(Page images and extracted text)
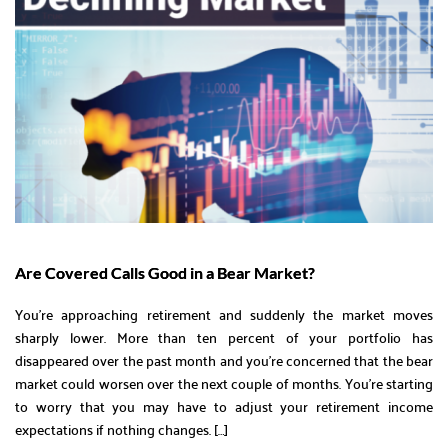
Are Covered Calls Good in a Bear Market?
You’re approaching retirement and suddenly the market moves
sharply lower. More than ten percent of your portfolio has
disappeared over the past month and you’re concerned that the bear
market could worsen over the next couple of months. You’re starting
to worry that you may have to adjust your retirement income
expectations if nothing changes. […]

• What you need to do:
Across the records above, in how many lines does the string "retirement" appear? Reply with the figure alone.

• Response area:
2